Insurance policies are contracts, and insofar as a policy does not contravene the law, any recovery from the insurer is governed solely by the policy's terms. State Farm Mut. Ins. Co. v. Fireman's Fund Am. Ins. Co., 550 S.W.2d 554, 557 (Ky. 1977). Concealment and fraud provisions are uniformly held valid so as to defeat recovery under insurance policies if insureds intentionally make false statements. Great Amer. Ins. Co. of N.Y. v. Clayton, 57 S.W.2d 467 (Ky. 1932). The Plaintiffs fail to satisfactorily explain or justify their false statements. Plaintiffs' expert conceded that the financial information the Baymons lied about was material. The information relates directly on whether the Baymons had a motive to burn their home for the insurance proceeds. The fact that the State Farm investigators did not ask the financial questions in a form the Baymons would have preferred, does not excuse the misrepresentations. Likewise, the fact that the Baymons admitted later in the investigation that they were in financial difficulty and were aware of the foreclosure proceedings can not undo their earlier misrepresentations. Since the Baymons intentionally misrepresented material facts after the loss, the policy is void according to its terms.

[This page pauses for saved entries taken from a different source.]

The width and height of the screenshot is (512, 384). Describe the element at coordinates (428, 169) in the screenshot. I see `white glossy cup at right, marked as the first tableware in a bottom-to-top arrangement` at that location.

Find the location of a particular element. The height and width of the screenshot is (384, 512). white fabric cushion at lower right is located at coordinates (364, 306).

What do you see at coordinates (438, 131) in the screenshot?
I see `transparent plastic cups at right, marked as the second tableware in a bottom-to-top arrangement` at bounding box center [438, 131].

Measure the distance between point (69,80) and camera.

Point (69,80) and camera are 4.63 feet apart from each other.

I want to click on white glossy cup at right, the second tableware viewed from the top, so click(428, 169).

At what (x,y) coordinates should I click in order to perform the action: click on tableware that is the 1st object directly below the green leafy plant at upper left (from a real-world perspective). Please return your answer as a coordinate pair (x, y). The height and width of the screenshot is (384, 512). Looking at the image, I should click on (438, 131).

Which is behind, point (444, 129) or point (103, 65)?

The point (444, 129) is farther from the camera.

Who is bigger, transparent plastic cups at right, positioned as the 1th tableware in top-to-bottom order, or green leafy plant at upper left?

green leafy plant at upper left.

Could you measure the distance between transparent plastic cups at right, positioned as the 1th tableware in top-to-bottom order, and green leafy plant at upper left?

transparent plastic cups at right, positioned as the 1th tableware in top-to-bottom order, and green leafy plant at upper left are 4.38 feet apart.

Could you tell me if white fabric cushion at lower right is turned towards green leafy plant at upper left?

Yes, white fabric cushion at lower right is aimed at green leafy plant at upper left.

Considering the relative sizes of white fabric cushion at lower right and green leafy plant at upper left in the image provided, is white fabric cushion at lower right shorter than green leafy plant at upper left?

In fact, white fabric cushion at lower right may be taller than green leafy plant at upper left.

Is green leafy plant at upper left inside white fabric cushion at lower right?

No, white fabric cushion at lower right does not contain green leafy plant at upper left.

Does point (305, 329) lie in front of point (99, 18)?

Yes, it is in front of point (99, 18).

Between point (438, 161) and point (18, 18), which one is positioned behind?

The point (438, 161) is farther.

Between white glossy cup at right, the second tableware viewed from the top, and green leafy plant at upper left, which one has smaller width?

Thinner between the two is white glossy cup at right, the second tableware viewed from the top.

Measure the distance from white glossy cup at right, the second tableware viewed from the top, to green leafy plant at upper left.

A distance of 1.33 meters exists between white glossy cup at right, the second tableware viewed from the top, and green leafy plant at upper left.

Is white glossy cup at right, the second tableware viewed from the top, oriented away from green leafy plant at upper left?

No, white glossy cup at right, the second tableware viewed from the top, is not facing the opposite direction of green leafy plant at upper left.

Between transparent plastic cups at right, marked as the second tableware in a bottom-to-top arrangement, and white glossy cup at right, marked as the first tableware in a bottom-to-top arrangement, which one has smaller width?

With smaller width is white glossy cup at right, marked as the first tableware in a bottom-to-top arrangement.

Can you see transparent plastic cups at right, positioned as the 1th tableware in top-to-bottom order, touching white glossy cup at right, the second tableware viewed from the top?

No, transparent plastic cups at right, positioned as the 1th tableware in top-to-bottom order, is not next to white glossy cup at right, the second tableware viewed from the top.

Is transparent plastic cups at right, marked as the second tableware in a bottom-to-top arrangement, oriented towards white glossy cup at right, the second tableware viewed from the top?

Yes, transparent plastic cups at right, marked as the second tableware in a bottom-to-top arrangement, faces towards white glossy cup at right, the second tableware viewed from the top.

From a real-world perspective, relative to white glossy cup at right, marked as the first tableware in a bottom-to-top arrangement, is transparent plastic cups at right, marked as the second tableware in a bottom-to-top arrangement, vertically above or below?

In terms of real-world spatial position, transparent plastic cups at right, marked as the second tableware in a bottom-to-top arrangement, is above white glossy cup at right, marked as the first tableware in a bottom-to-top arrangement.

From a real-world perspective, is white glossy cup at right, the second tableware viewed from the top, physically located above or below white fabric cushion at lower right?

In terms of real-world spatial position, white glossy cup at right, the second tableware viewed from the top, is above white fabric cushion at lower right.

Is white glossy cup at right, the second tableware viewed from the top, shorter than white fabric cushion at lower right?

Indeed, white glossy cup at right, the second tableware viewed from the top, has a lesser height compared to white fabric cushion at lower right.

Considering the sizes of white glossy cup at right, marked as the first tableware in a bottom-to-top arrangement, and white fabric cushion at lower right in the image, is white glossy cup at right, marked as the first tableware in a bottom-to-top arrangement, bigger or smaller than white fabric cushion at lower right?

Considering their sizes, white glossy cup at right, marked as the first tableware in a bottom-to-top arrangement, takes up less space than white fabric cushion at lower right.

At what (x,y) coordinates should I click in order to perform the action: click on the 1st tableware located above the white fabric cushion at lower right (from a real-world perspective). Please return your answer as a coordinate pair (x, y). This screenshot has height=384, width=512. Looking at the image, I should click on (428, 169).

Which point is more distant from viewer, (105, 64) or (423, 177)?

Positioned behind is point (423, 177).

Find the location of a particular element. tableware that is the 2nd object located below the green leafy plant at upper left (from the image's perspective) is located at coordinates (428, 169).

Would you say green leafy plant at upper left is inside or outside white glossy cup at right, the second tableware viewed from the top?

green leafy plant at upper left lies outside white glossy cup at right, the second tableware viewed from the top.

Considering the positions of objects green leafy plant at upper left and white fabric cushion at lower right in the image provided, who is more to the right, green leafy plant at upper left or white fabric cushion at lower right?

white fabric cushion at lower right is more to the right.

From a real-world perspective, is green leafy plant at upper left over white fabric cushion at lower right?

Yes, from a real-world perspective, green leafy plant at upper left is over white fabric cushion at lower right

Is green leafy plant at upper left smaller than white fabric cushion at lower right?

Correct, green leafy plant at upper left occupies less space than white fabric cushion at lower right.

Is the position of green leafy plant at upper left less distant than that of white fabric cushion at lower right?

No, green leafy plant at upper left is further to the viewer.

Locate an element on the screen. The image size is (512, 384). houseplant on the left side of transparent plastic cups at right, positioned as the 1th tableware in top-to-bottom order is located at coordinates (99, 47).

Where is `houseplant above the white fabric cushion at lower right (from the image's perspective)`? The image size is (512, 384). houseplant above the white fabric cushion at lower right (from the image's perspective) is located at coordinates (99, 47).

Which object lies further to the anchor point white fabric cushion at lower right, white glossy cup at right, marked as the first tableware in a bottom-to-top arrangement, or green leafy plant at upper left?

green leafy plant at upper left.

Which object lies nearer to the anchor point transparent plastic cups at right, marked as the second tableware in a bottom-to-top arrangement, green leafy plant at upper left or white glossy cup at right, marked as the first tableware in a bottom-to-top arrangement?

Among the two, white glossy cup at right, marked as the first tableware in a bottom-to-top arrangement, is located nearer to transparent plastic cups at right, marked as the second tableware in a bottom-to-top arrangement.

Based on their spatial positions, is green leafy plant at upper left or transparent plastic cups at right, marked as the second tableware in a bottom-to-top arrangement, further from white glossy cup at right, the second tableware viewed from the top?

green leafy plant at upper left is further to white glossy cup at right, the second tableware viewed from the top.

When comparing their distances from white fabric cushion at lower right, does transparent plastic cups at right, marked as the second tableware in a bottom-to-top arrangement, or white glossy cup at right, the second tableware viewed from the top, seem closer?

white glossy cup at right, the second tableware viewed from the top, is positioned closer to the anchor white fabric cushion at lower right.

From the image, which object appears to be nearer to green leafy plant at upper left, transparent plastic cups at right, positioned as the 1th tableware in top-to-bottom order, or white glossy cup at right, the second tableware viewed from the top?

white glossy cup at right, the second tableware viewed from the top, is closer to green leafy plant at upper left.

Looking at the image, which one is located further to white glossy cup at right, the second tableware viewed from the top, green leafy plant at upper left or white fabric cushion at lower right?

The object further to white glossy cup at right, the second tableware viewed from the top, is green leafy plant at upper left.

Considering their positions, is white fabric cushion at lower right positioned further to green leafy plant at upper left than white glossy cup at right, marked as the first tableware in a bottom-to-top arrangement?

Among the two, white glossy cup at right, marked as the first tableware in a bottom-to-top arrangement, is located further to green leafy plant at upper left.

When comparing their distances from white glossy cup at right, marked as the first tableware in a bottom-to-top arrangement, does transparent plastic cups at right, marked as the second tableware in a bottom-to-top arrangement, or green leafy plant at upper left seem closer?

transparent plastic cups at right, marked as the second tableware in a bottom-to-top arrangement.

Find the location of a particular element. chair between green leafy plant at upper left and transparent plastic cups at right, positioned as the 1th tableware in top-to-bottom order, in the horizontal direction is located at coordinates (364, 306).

In order to prevail in a bad faith claim, the Plaintiffs must prove that: 1) State Farm was obligated under the policy to pay; 2) State Farm lacked a reasonable basis in law or fact for denying the claim; and 3) State Farm knew there was no reasonable basis for denying the claim or acted with reckless disregard for whether a reasonable basis existed at all. Wittmer v. Jones, 864 S.W.2d 885, 890 (Ky. 1993) (internal citations omitted). The Kentucky Supreme Court has ruled that "absent a contractual obligation, there simply is no bad faith cause of action, either at common law or by statute." Davidson v. American Freightways, Inc., 25 S.W.3d 94, 100 (Ky. 2000). As discussed above, there is no coverage under this policy due to the Baymons' admitted misrepresentations, thus Plaintiffs' bad faith claim must be dismissed.

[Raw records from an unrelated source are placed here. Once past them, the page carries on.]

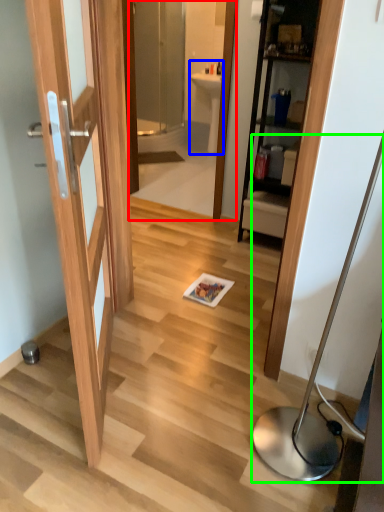 Question: Which is nearer to the mirror (highlighted by a red box)? sink (highlighted by a blue box) or table lamp (highlighted by a green box).

Choices:
 (A) sink
 (B) table lamp

Answer: (A) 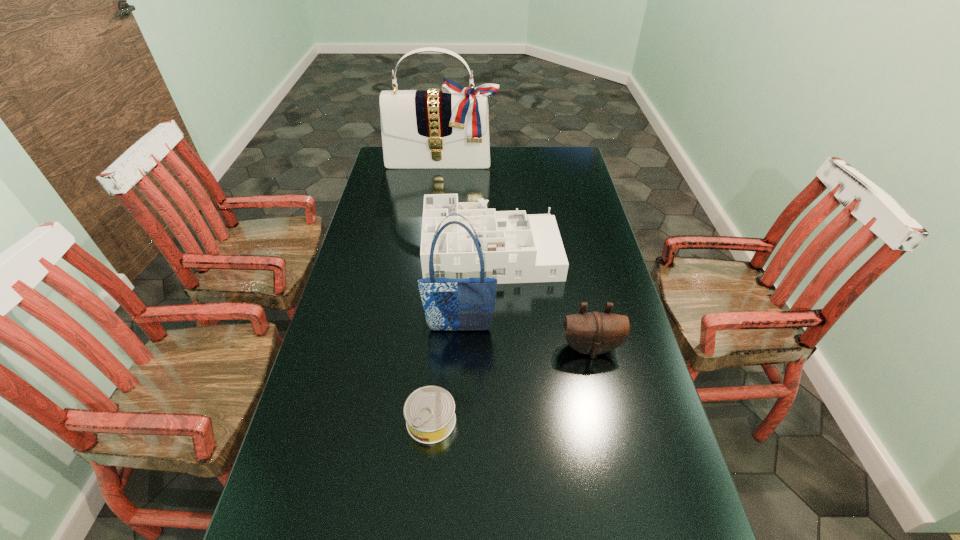 At what (x,y) coordinates should I click in order to perform the action: click on empty location between the nearest object and the pouch. Please return your answer as a coordinate pair (x, y). The image size is (960, 540). Looking at the image, I should click on (511, 384).

At what (x,y) coordinates should I click in order to perform the action: click on object that can be found as the third closest to the fourth shortest object. Please return your answer as a coordinate pair (x, y). The image size is (960, 540). Looking at the image, I should click on (429, 411).

Identify the location of object that is the second closest to the satchel. (450, 304).

At what (x,y) coordinates should I click in order to perform the action: click on free region that satisfies the following two spatial constraints: 1. on the front-facing side of the farthest object; 2. on the right side of the shortest object. Please return your answer as a coordinate pair (x, y). The width and height of the screenshot is (960, 540). Looking at the image, I should click on (411, 421).

The image size is (960, 540). What are the coordinates of `vacant region that satisfies the following two spatial constraints: 1. on the front-facing side of the farthest object; 2. on the left side of the dollhouse` in the screenshot? It's located at (431, 251).

Locate an element on the screen. The width and height of the screenshot is (960, 540). vacant area in the image that satisfies the following two spatial constraints: 1. on the front-facing side of the dollhouse; 2. on the right side of the satchel is located at coordinates (431, 251). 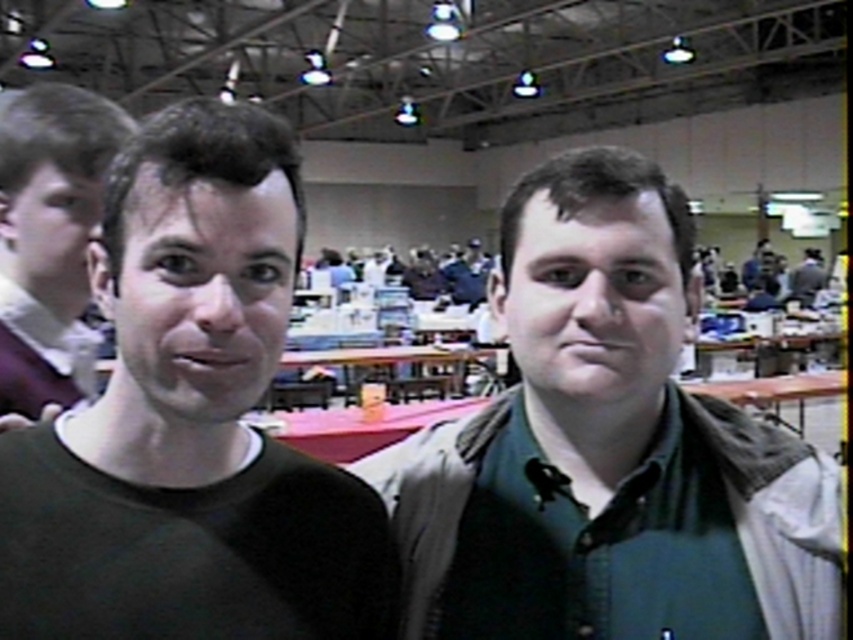 Question: Which point appears farthest from the camera in this image?

Choices:
 (A) (498, 314)
 (B) (212, 317)

Answer: (A)

Question: Is black matte shirt at left further to camera compared to green matte face at center?

Choices:
 (A) no
 (B) yes

Answer: (A)

Question: Which of the following is the closest to the observer?

Choices:
 (A) green matte face at center
 (B) green matte jacket at center
 (C) black matte shirt at left
 (D) smooth skin face at upper left

Answer: (C)

Question: Which of the following is the farthest from the observer?

Choices:
 (A) matte black shirt at left
 (B) black matte shirt at left
 (C) green matte jacket at center
 (D) green matte face at center

Answer: (A)

Question: Is black matte shirt at left to the right of smooth skin face at upper left from the viewer's perspective?

Choices:
 (A) no
 (B) yes

Answer: (B)

Question: Is matte black face at left to the left of smooth skin face at upper left from the viewer's perspective?

Choices:
 (A) no
 (B) yes

Answer: (A) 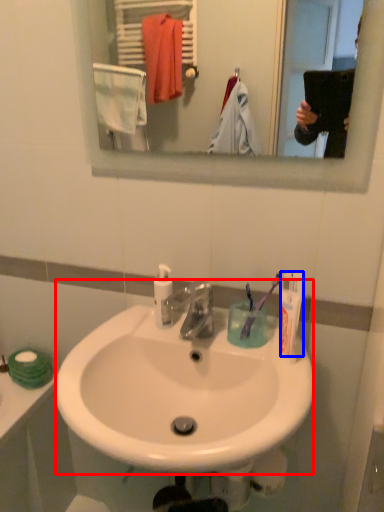 Question: Which of the following is the farthest to the observer, sink (highlighted by a red box) or toothpaste (highlighted by a blue box)?

Choices:
 (A) sink
 (B) toothpaste

Answer: (B) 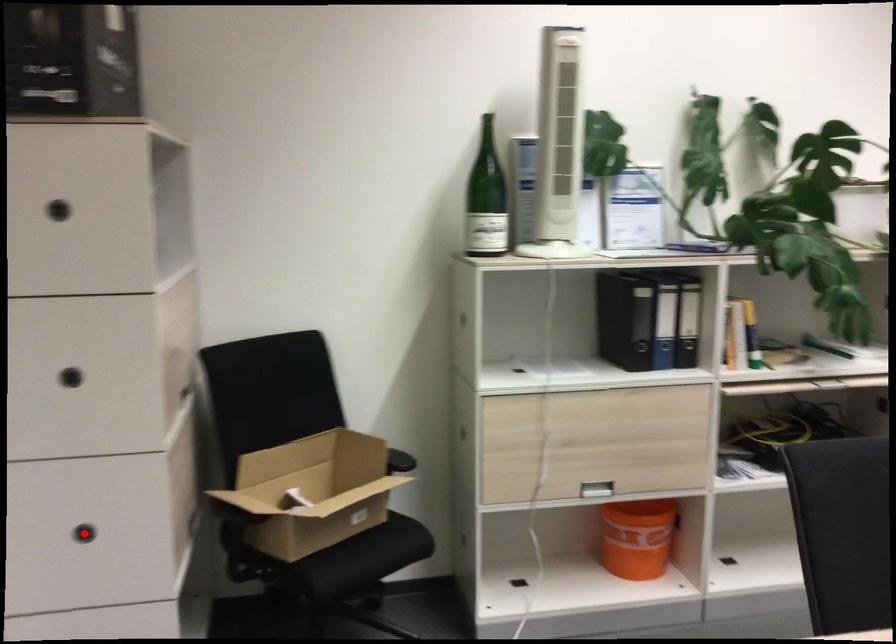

Even if there was coverage under the policy, State Farm had a reasonable basis for denying the claim. See Wittmer at 889. In Wittmer, a plaintiff brought an action against an insured defendant and her insurer, State Farm, arising from an automobile accident from which State Farm refused to pay. Id. at 889. The Daviess Circuit Court entered judgment awarding damages to the plaintiff from the accident itself and a judgment for the defendant insurer on the bad faith claim. Id. at 885. The plaintiff appealed asserting that if State Farm was liable under its policy with its insured, the plaintiff should have been awarded damages for bad faith. The Kentucky Supreme Court held that the insurer complied with its duty to negotiate with plaintiff in good faith. Id. at 890. They reasoned that an "insurer is entitled to challenge a claim [if the claim] is debatable on the law or the facts." Id. Under the facts of this case, particularly considering the false statements made by the insureds, State Farm had a reasonable basis to deny the claim.

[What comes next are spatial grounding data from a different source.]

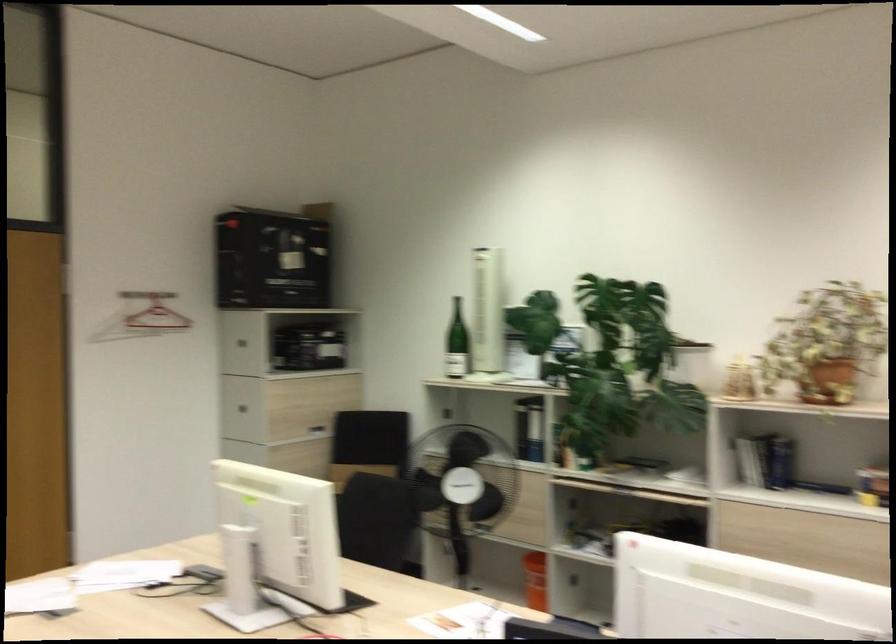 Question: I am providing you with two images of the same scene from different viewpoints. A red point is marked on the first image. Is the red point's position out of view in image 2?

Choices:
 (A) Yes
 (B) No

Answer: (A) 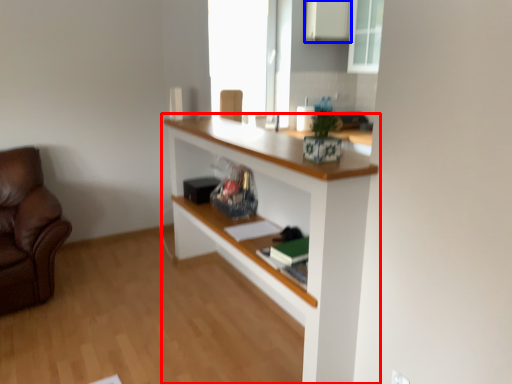 Question: Among these objects, which one is nearest to the camera, shelf (highlighted by a red box) or cabinetry (highlighted by a blue box)?

Choices:
 (A) shelf
 (B) cabinetry

Answer: (A) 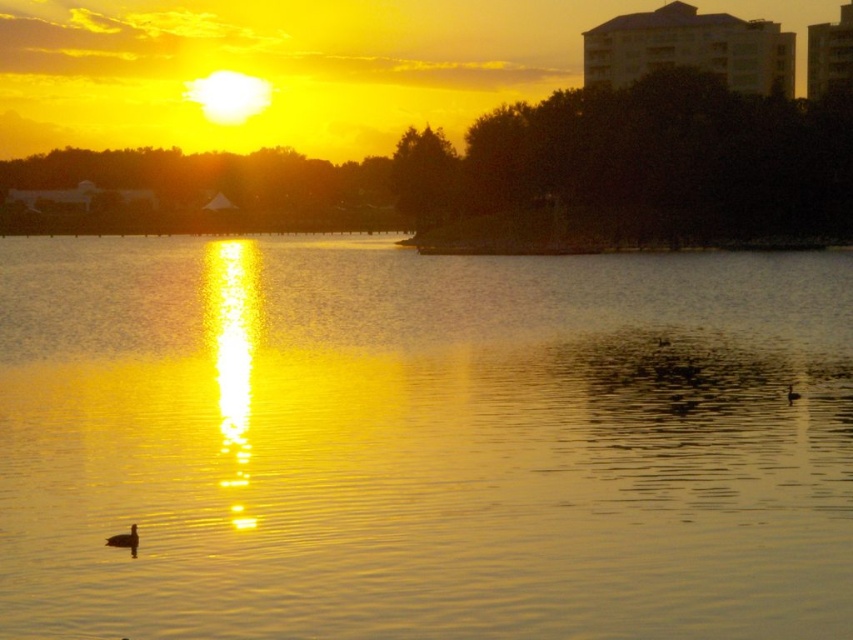 You are standing on the shore observing the golden reflective water at center and the brown matte bird at lower right. Which object is closer to you?

The golden reflective water at center is closer to you because it is in front of the brown matte bird at lower right.

You are standing at the point closest to the camera in the image. Looking towards the point farther away, which direction would you face? The two points are labeled as point (113,538) and point (790,385).

You should face towards the upper right direction because point (790,385) is farther away from the camera compared to point (113,538).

Plaintiffs alleged that State Farm violated the Kentucky CPA in failing to deal with their claim in good faith. The Wittmer court held that the same three elements necessary to prove bad faith also must be proven in a CPA claim. Id. at 890. The court reasoned that there can be no "technical violation" of the CPA. When an insurer acts within the confines of its policy with the insured, the dispute is contractual, not tortious. Id. at 890. Thus, the same reasons that support dismissal of the bad faith claim, support the dismissal of the CPA claim.
IV. CONCLUSION
For the reasons foregoing, the motion by the Defendant for summary judgment [DN 34] is GRANTED.